_WHAT YOU HAVE TO DO_: Filter the entries for the word "iTunes". Copy each line that has it.

(GIVEN DATA)

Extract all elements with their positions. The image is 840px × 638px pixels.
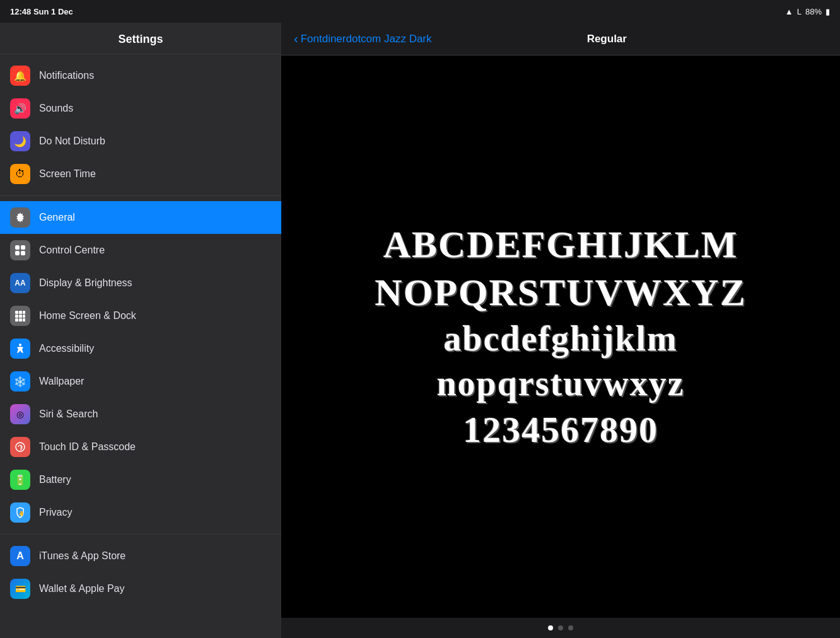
- privacy-icon: 🤚: [10, 502, 30, 523]
- donotdisturb-label: Do Not Disturb: [39, 136, 105, 147]
- wallet-label: Wallet & Apple Pay: [39, 583, 124, 594]
- notifications-label: Notifications: [39, 70, 94, 81]
- general-icon: [10, 207, 30, 228]
- sidebar-item-privacy[interactable]: 🤚 Privacy: [0, 496, 281, 529]
- sidebar-item-notifications[interactable]: 🔔 Notifications: [0, 59, 281, 92]
- svg-rect-13: [23, 318, 25, 322]
- sidebar-item-siri[interactable]: ◎ Siri & Search: [0, 398, 281, 431]
- svg-rect-3: [15, 251, 20, 255]
- content-header: ‹ Fontdinerdotcom Jazz Dark Regular: [281, 23, 840, 55]
- screentime-icon: ⏱: [10, 164, 30, 184]
- back-chevron-icon: ‹: [294, 32, 298, 46]
- siri-icon: ◎: [10, 404, 30, 424]
- appstore-icon: A: [10, 546, 30, 566]
- touchid-icon: [10, 437, 30, 457]
- font-line-lowercase1: abcdefghijklm: [443, 320, 677, 359]
- sidebar-item-homescreen[interactable]: Home Screen & Dock: [0, 299, 281, 332]
- font-line-uppercase2: NOPQRSTUVWXYZ: [375, 272, 746, 313]
- homescreen-label: Home Screen & Dock: [39, 310, 136, 322]
- svg-rect-9: [19, 315, 22, 318]
- svg-rect-5: [15, 311, 18, 314]
- svg-rect-4: [21, 251, 25, 255]
- battery-percent: 88%: [805, 7, 822, 16]
- svg-rect-11: [15, 318, 18, 322]
- page-dot-1: [548, 625, 553, 630]
- sidebar-item-general[interactable]: General: [0, 201, 281, 234]
- sidebar-item-displaybrightness[interactable]: AA Display & Brightness: [0, 267, 281, 299]
- wallet-icon: 💳: [10, 579, 30, 599]
- sidebar-item-controlcentre[interactable]: Control Centre: [0, 234, 281, 267]
- notifications-icon: 🔔: [10, 66, 30, 86]
- font-line-lowercase2: nopqrstuvwxyz: [436, 364, 684, 403]
- homescreen-icon: [10, 306, 30, 326]
- battery-icon-sidebar: 🔋: [10, 470, 30, 490]
- sidebar: Settings 🔔 Notifications 🔊 Sounds 🌙 Do N…: [0, 23, 281, 638]
- content-area: ‹ Fontdinerdotcom Jazz Dark Regular ABCD…: [281, 23, 840, 638]
- svg-rect-7: [23, 311, 25, 314]
- svg-rect-8: [15, 315, 18, 318]
- status-bar: 12:48 Sun 1 Dec ▲ L 88% ▮: [0, 0, 840, 23]
- sidebar-item-touchid[interactable]: Touch ID & Passcode: [0, 431, 281, 463]
- screentime-label: Screen Time: [39, 168, 96, 180]
- general-label: General: [39, 212, 75, 223]
- sidebar-item-sounds[interactable]: 🔊 Sounds: [0, 92, 281, 125]
- page-dots: [281, 618, 840, 638]
- svg-rect-2: [21, 245, 25, 250]
- sidebar-item-wallpaper[interactable]: ❄️ Wallpaper: [0, 365, 281, 398]
- svg-rect-10: [23, 315, 25, 318]
- sidebar-item-screentime[interactable]: ⏱ Screen Time: [0, 158, 281, 190]
- accessibility-icon: [10, 339, 30, 359]
- touchid-label: Touch ID & Passcode: [39, 441, 136, 453]
- back-button[interactable]: ‹ Fontdinerdotcom Jazz Dark: [294, 32, 432, 46]
- battery-icon: ▮: [825, 7, 830, 16]
- sidebar-item-accessibility[interactable]: Accessibility: [0, 332, 281, 365]
- siri-label: Siri & Search: [39, 409, 98, 420]
- page-dot-3: [568, 625, 573, 630]
- controlcentre-label: Control Centre: [39, 245, 105, 256]
- font-line-uppercase1: ABCDEFGHIJKLM: [383, 224, 738, 265]
- sidebar-item-wallet[interactable]: 💳 Wallet & Apple Pay: [0, 572, 281, 605]
- svg-text:🤚: 🤚: [18, 510, 25, 516]
- sidebar-item-appstore[interactable]: A iTunes & App Store: [0, 540, 281, 572]
- svg-point-14: [19, 344, 21, 346]
- donotdisturb-icon: 🌙: [10, 131, 30, 151]
- displaybrightness-icon: AA: [10, 273, 30, 293]
- content-title: Regular: [587, 33, 627, 45]
- wallpaper-icon: ❄️: [10, 371, 30, 392]
- wifi-icon: ▲: [785, 7, 793, 16]
- controlcentre-icon: [10, 240, 30, 260]
- displaybrightness-label: Display & Brightness: [39, 277, 132, 289]
- svg-rect-1: [15, 245, 20, 250]
- page-dot-2: [558, 625, 563, 630]
- svg-rect-6: [19, 311, 22, 314]
- sidebar-group-1: 🔔 Notifications 🔊 Sounds 🌙 Do Not Distur…: [0, 54, 281, 196]
- cellular-icon: L: [797, 7, 802, 16]
- svg-rect-12: [19, 318, 22, 322]
- accessibility-label: Accessibility: [39, 343, 94, 354]
- sidebar-group-3: A iTunes & App Store 💳 Wallet & Apple Pa…: [0, 535, 281, 610]
- sidebar-item-battery[interactable]: 🔋 Battery: [0, 463, 281, 496]
- status-indicators: ▲ L 88% ▮: [785, 7, 830, 16]
- sidebar-group-2: General Control Centre AA Display & Brig…: [0, 196, 281, 535]
- wallpaper-label: Wallpaper: [39, 376, 84, 387]
- font-preview: ABCDEFGHIJKLM NOPQRSTUVWXYZ abcdefghijkl…: [281, 55, 840, 618]
- sidebar-title: Settings: [0, 23, 281, 54]
- status-time-date: 12:48 Sun 1 Dec: [10, 7, 73, 16]
- sounds-icon: 🔊: [10, 98, 30, 119]
- battery-label: Battery: [39, 474, 71, 485]
- appstore-label: iTunes & App Store: [39, 550, 125, 562]
- font-line-numbers: 1234567890: [463, 410, 658, 450]
- sidebar-item-donotdisturb[interactable]: 🌙 Do Not Disturb: [0, 125, 281, 158]
- sounds-label: Sounds: [39, 103, 73, 114]
- privacy-label: Privacy: [39, 507, 72, 518]
- main-layout: Settings 🔔 Notifications 🔊 Sounds 🌙 Do N…: [0, 23, 840, 638]
- back-label: Fontdinerdotcom Jazz Dark: [301, 33, 432, 45]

(End GIVEN DATA)

_TASK ANSWER_:
- sidebar-item-appstore[interactable]: A iTunes & App Store: [0, 540, 281, 572]
- sidebar-group-3: A iTunes & App Store 💳 Wallet & Apple Pa…: [0, 535, 281, 610]
- appstore-label: iTunes & App Store: [39, 550, 125, 562]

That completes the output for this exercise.